Laboratory of Psychophysics, Brain Mind Institute, École Polytechnique Fédérale de Lausanne (EPFL), Switzerland.
Geneva Finance Research Institute and Center for Affective Sciences, University of Geneva, Switzerland.
Neuroimage. 2020 Jul 1;214:116766. doi: 10.1016/j.neuroimage.2020.116766. Epub 2020 Apr 2.
Organisms use rewards to navigate and adapt to (uncertain) environments. Error-based learning about rewards is supported by the dopaminergic system, which is thought to signal reward prediction errors to make adjustments to past predictions. More recently, the phasic dopamine response was suggested to have two components: the first rapid component is thought to signal the detection of a potentially rewarding stimulus; the second, slightly later component characterizes the stimulus by its reward prediction error. Error-based learning signals have also been found for risk. However, whether the neural generators of these signals employ a two-component coding scheme like the dopaminergic system is unknown. Here, using human high density EEG, we ask whether risk learning, or more generally speaking surprise-based learning under uncertainty, is similarly comprised of two temporally dissociable components. Using a simple card game, we show that the risk prediction error is reflected in the amplitude of the P3b component. This P3b modulation is preceded by an earlier component, that is modulated by the stimulus salience. Source analyses are compatible with the idea that both the early salience signal and the later risk prediction error signal are generated in insular, frontal, and temporal cortex. The identified sources are parts of the risk processing network that receives input from noradrenergic cells in the locus coeruleus. Finally, the P3b amplitude modulation is mirrored by an analogous modulation of pupil size, which is consistent with the idea that both the P3b and pupil size indirectly reflect locus coeruleus activity.
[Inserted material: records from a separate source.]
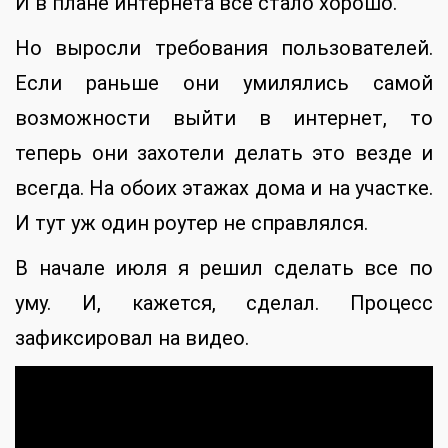
И в плане интернета все стало хорошо.
Но выросли требования пользователей.
Если раньше они умилялись самой
возможности выйти в интернет, то
теперь они захотели делать это везде и
всегда. На обоих этажах дома и на участке.
И тут уж один роутер не справлялся.
В начале июля я решил сделать все по
уму. И, кажется, сделал. Процесс
зафиксировал на видео.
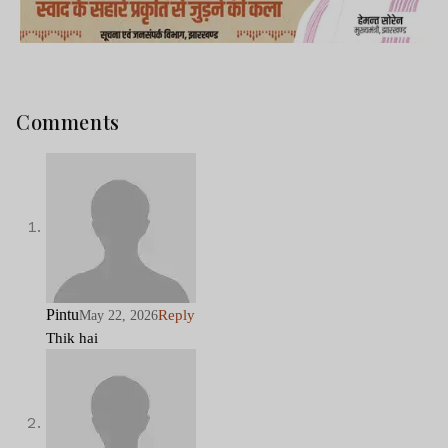
Comments
Pintu
Reply
May 22, 2026
Thik hai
生物利用奖励来导航和适应(不确定)的环境。基于错误的奖励学习得到多巴胺能系统的支持,该系统被认为会对奖励预测错误进行信号传递,从而对过去的预测进行调整。最近,人们提出了阶段性多巴胺反应有两个组成部分:第一个快速组成部分被认为是对潜在奖励刺激的检测;第二个稍晚的成分通过其奖励预测错误来描述刺激。风险的学习信号也已经被发现。然而,这些信号的神经发生器是否采用类似于多巴胺能系统的双成分编码方案尚不清楚。在这里,我们使用人类高密度 EEG,询问风险学习(或更一般地说,在不确定条件下基于惊讶的学习)是否同样由两个时间上可分离的成分组成。使用简单的纸牌游戏,我们表明风险预测误差反映在 P3b 成分的振幅中。这种 P3b 调制之前是由刺激显着性调制的早期成分。源分析与以下观点一致,即早期显着性信号和后期风险预测误差信号都在脑岛、额颞皮质中产生。所确定的来源是接收蓝斑去甲肾上腺素能细胞输入的风险处理网络的一部分。最后,P3b 幅度调制与瞳孔大小的类似调制相匹配,这与 P3b 和瞳孔大小间接反映蓝斑活动的观点一致。